Fifth Sunday of Easter

by Crossings

John 14:1-14
Fifth Sunday of Easter
Analysis by Michael Hoy

1Do not let your hearts be troubled. Believe in God, believe also in me. 2In my Father’s house there are many dwelling places. If it were not so, would I have told you that I go to prepare a place for you? 3And if I go and prepare a place for you, I will come again and will take you to myself, so that where I am, there you may be also. 4And you know the way to the place where I am going.’ 5Thomas said to him, ‘Lord, we do not know where you are going. How can we know the way?’ 6Jesus said to him, ‘I am the way, and the truth, and the life. No one comes to the Father except through me. 7If you know me, you will know my Father also. From now on you do know him and have seen him.’ 8Philip said to him, ‘Lord, show us the Father, and we will be satisfied.’ 9Jesus said to him, ‘Have I been with you all this time, Philip, and you still do not know me? Whoever has seen me has seen the Father. How can you say, “Show us the Father”? 10Do you not believe that I am in the Father and the Father is in me? The words that I say to you I do not speak on my own; but the Father who dwells in me does his works. 11Believe me that I am in the Father and the Father is in me; but if you do not, then believe me because of the works themselves. 12Very truly, I tell you, the one who believes in me will also do the works that I do and, in fact, will do greater works than these, because I am going to the Father. 13I will do whatever you ask in my name, so that the Father may be glorified in the Son. 14If in my name you ask me for anything, I will do it.

Diagnosis: Losing Direction

Step 1; Initial Diagnosis (External Problem) – Tell-Tale Comments
It’s hard to admit that we are lost. In our pride, in any insistence on our own “free will,” we may actually think we are getting somewhere. We do not notice how we are spinning our wheels because we are too busy tooting our horn. Thomas and Philip, in their responses (“Lord, we don’t know where you are going” v. 5, “Lord, show us the Father,” v. 8), say more about themselves than they do about our Lord’s instructions. Their comments have the veneer of conveying that they (we) are only a little lost, as if a little clarity will bring it all into perspective. Truth is we are a whole lot lost-more than we are ready to admit.

Step 2: Advanced Diagnosis (Internal Problem) – Troubled and Anxious
Perhaps that is what the real Searcher of souls, Jesus the Christ, perceives in his opening comments: “Do not let your hearts be troubled” (v. 1). We are anxious because we are incapable of finding our way. We don’t have what it takes within us to make it through to the journeys end-at least not through to the end where our Lord is leading. Not through death. Not through to the Father-to a relationship with God that is promising and whole.

Step 3: Final Diagnosis (Eternal Problem) – Going Nowhere
Even if we could admit the truth of our anxiety, it would not eliminate the obstacles we face on our journey nor our inability to get where we need to go. If we are not going the right way, if we cannot see the Father, then where are we going?
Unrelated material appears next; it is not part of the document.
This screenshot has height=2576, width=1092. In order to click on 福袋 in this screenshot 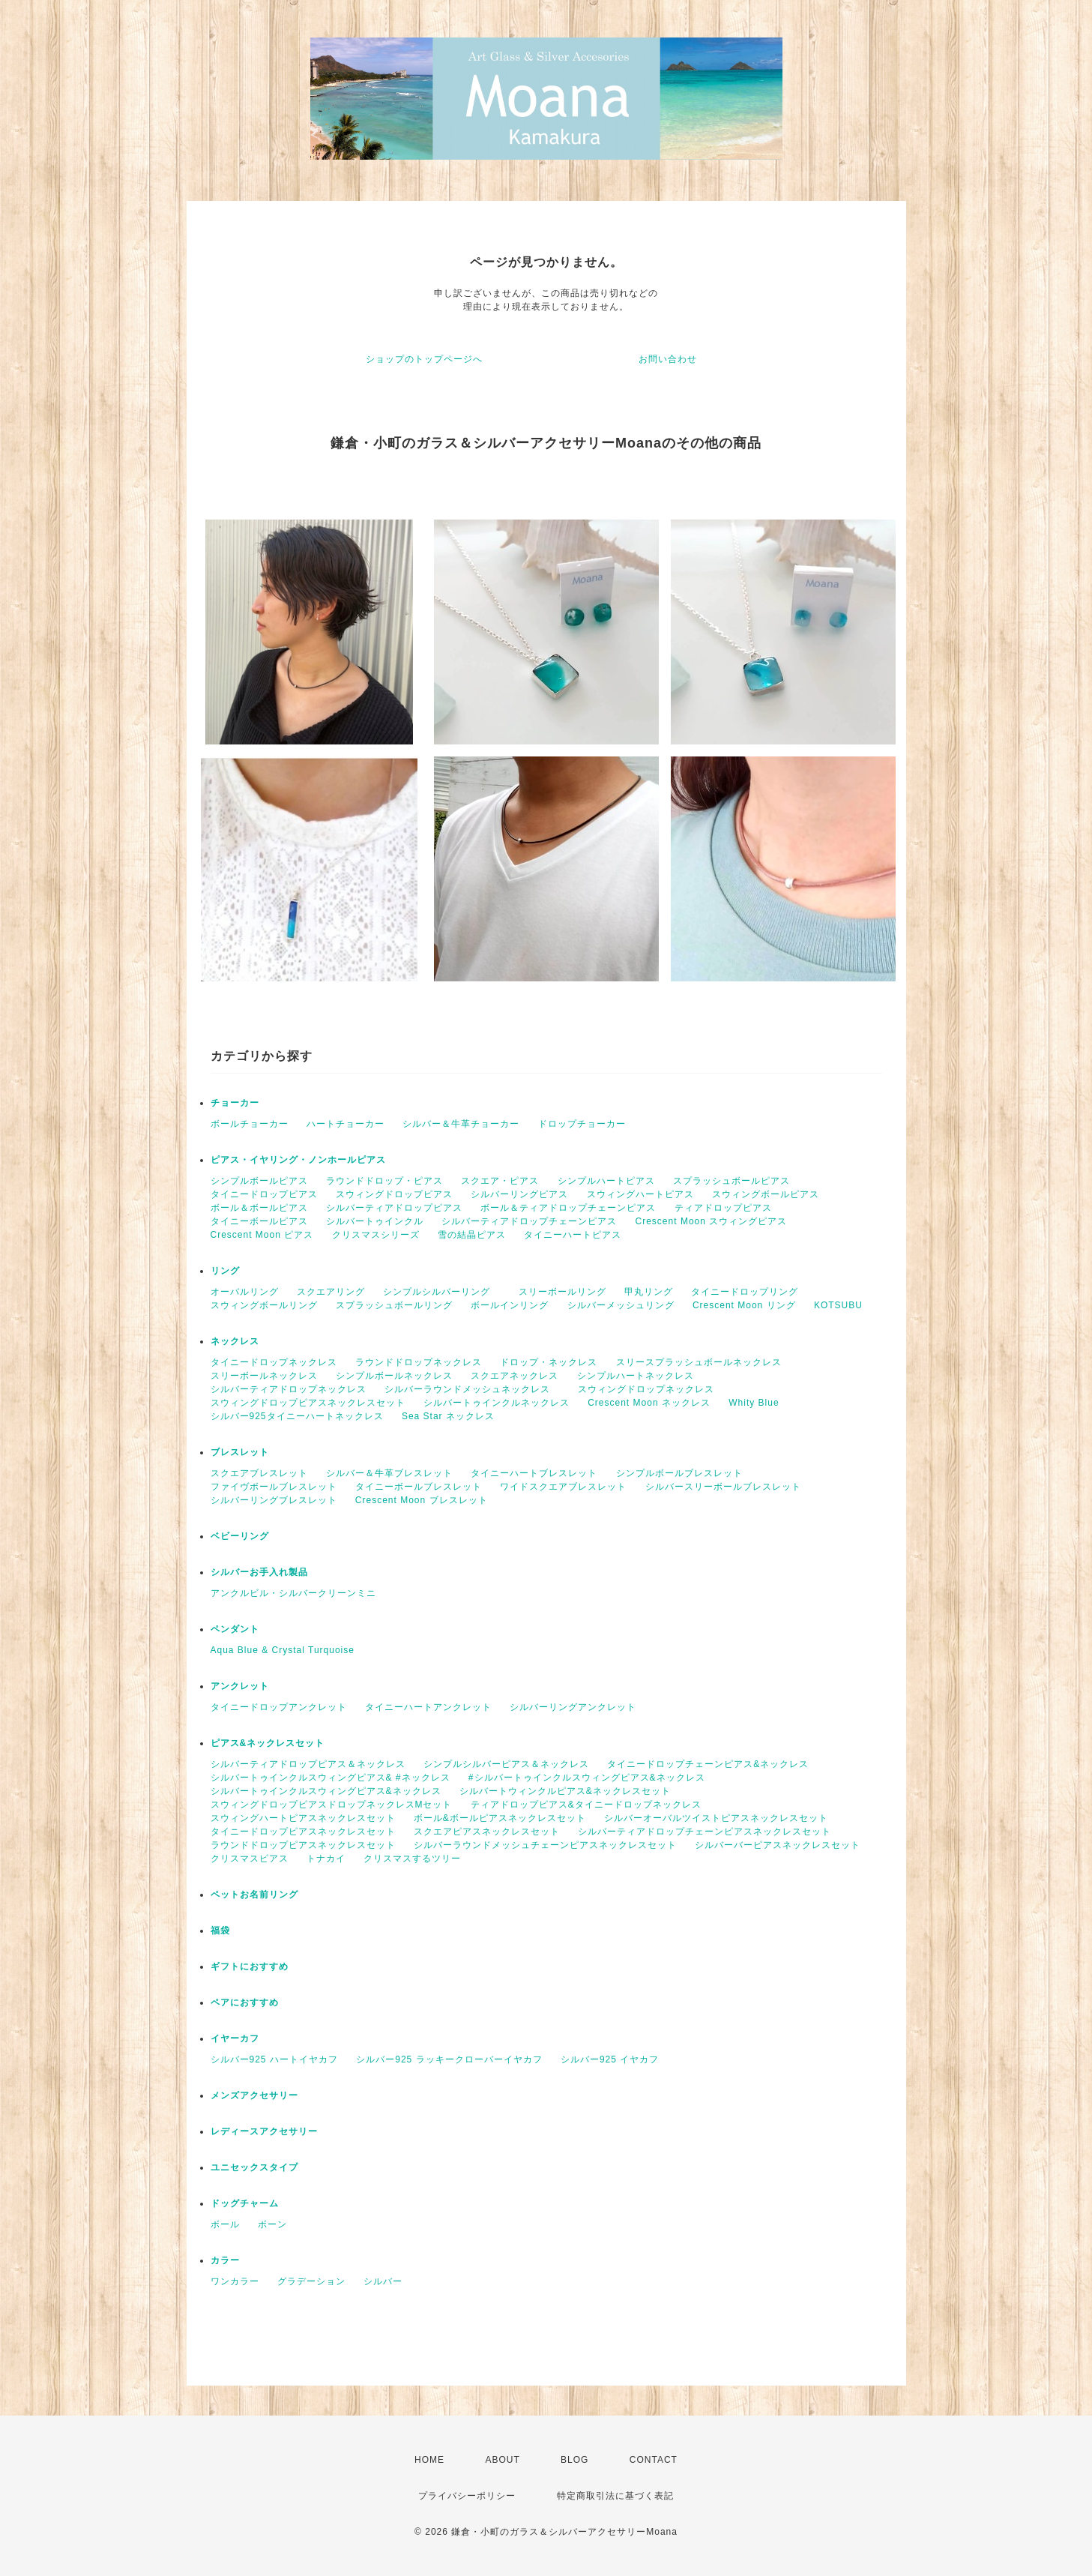, I will do `click(220, 1930)`.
How do we get there? The silence is deafening. The lifeless body remains in the coffin or on the cross. And there is good theological justification for our heartfelt anxiety. “No one comes to the Father…” (v. 6).
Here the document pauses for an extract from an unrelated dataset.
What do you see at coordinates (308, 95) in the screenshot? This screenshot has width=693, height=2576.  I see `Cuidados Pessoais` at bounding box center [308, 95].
Prognosis: Passing Through

Step 4: Initial Prognosis (Eternal Solution) – Christ Taking Us into His Journey (through Cross-and-Resurrection)
“… except through me” (v. 6). Even though there is no way around our being lost unto death, there is a way through it. Jesus points to the work that he does. That work is his taking us from no-where to some-place. And that comes by his taking us along for his journey-through the cross and resurrection. This is not only the Way to the Father; it is seeing the Father in his work: seeing how the Father is present for us in the very work of Christ.

Step 5: Advanced Prognosis (Internal Solution) – Believing in Him
Because of Christ’s journey, we trust that he can get us to where we are meant to go. We don’t trust in our own journey as a journey we can make alone. We trust that our journey is a journey with Christ, in Christ, through Christ–through our own death and into his Easter. The foretaste of that already comes in baptism (which we remember with the directional sign of making the cross).

Step 6: Final Prognosis (External Solution) – Tell-Tale Lives of Faith
The “greater works than these” (v. 12) of which our Lord speaks is the greater glory of life in his name. We bring the confidence of faith in him to bear upon the life-and-death tasks and challenges in our journey, or that cross our path. In faith, we pass through these, even help others to pass through these, doing the work of Christ by lifting up his cross as the strength for the world, whereby his life, his forgiveness, his mercy bears us all to the journey’s promising end.